By Catherine Bremer and Stephen Brown, Reuters
PARIS/BERLIN (Reuters) - British Prime Minister David Cameron
threatened on Friday to obstruct a Franco-German drive for swift change
to the European Union's treaty, a sign of the difficulty leaders will
face transforming Europe to save the euro.
France and Germany
are reaching a consensus that euro zone economies need to be bound more
closely together if the single currency is to survive, which could mean
changing the EU treaty to give Brussels powers to punish spendthrift
euro states.
Austrian Chancellor Werner Faymann said there was a
danger that the euro zone bloc would split up unless it implemented new
rules and stuck to them.
"When we are not able to set up and keep
to more conditions and ground rules, then many countries in the euro
zone will no longer be able to pay the very high rates for sovereign
bonds," he told the daily Krone.
"The next effect will be that
you won't find anyone to buy them.
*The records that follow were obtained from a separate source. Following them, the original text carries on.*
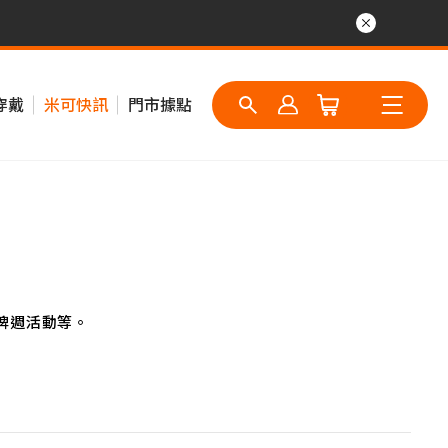
穿戴
米可快訊
門市據點
牌週活動等。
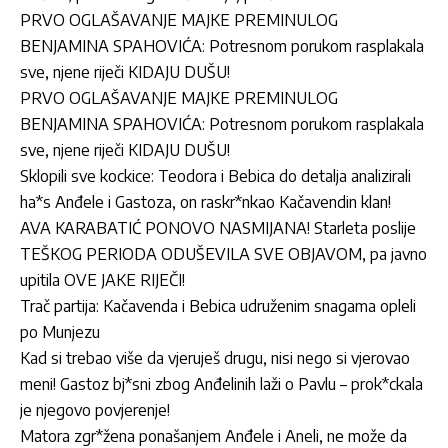
PRVO OGLAŠAVANJE MAJKE PREMINULOG
BENJAMINA SPAHOVIĆA: Potresnom porukom rasplakala
sve, njene riječi KIDAJU DUŠU!
PRVO OGLAŠAVANJE MAJKE PREMINULOG
BENJAMINA SPAHOVIĆA: Potresnom porukom rasplakala
sve, njene riječi KIDAJU DUŠU!
Sklopili sve kockice: Teodora i Bebica do detalja analizirali
ha*s Anđele i Gastoza, on raskr*nkao Kačavendin klan!
AVA KARABATIĆ PONOVO NASMIJANA! Starleta poslije
TEŠKOG PERIODA ODUŠEVILA SVE OBJAVOM, pa javno
upitila OVE JAKE RIJEČI!
Trač partija: Kačavenda i Bebica udruženim snagama opleli
po Munjezu
Kad si trebao više da vjeruješ drugu, nisi nego si vjerovao
meni! Gastoz bj*sni zbog Anđelinih laži o Pavlu – prok*ckala
je njegovo povjerenje!
Matora zgr*žena ponašanjem Anđele i Aneli, ne može da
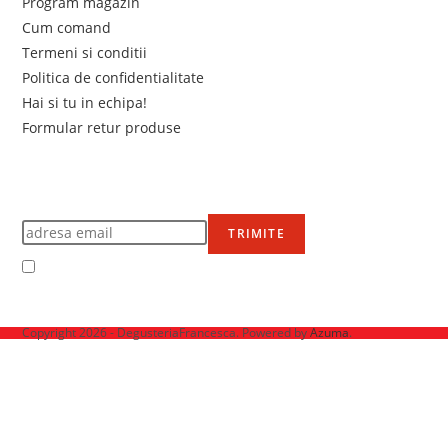
Program magazin
Cum comand
Termeni si conditii
Politica de confidentialitate
Hai si tu in echipa!
Formular retur produse
Newsletter
Află primul de promoțiile noastre
TRIMITE
Accept Termenii și condițiile
Ne mai găsești pe
Copyright 2026 - DegusteriaFrancesca. Powered by
Azuma
.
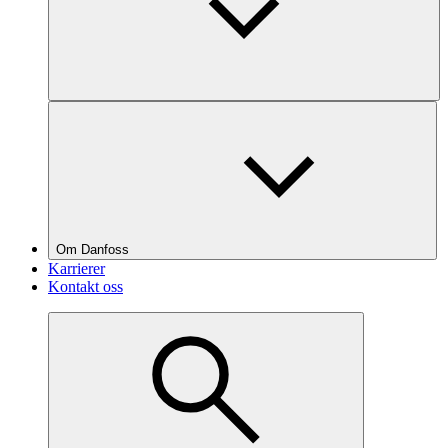
Om Danfoss
Karrierer
Kontakt oss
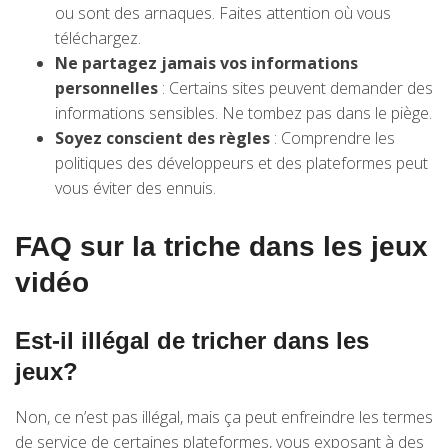
ou sont des arnaques. Faites attention où vous
téléchargez.
Ne partagez jamais vos informations
personnelles
: Certains sites peuvent demander des
informations sensibles. Ne tombez pas dans le piège.
Soyez conscient des règles
: Comprendre les
politiques des développeurs et des plateformes peut
vous éviter des ennuis.
FAQ sur la triche dans les jeux
vidéo
Est-il illégal de tricher dans les
jeux?
Non, ce n’est pas illégal, mais ça peut enfreindre les termes
de service de certaines plateformes, vous exposant à des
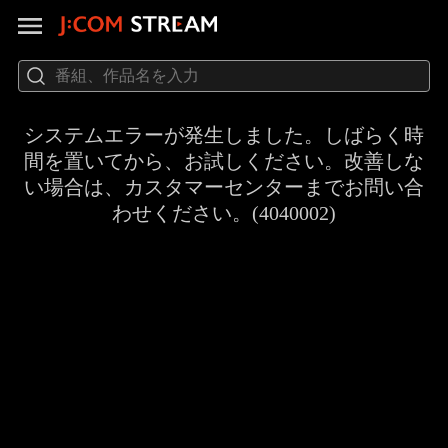
システムエラーが発生しました。しばらく時
間を置いてから、お試しください。改善しな
い場合は、カスタマーセンターまでお問い合
わせください。(4040002)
Then the euro zone has to break up
because of this.... it is a very real danger."
After talks with
French President Nicolas Sarkozy, Cameron said he was not convinced
treaty change was needed to reinforce the single currency zone, which
Britain has refused to join. If the 27-nation bloc's charter were
reopened at a crunch summit on December 9, he would have his own agenda.
The
British leader said euro zone institutions such as the European Central
Bank needed to "get behind the currency" to convince markets that it
had the required firepower, and member states had to make their
economies more competitive.
"Neither of those things require
treaty change, but if there is treaty change I will make sure that we
further protect and enhance Britain's interests," he told reporters.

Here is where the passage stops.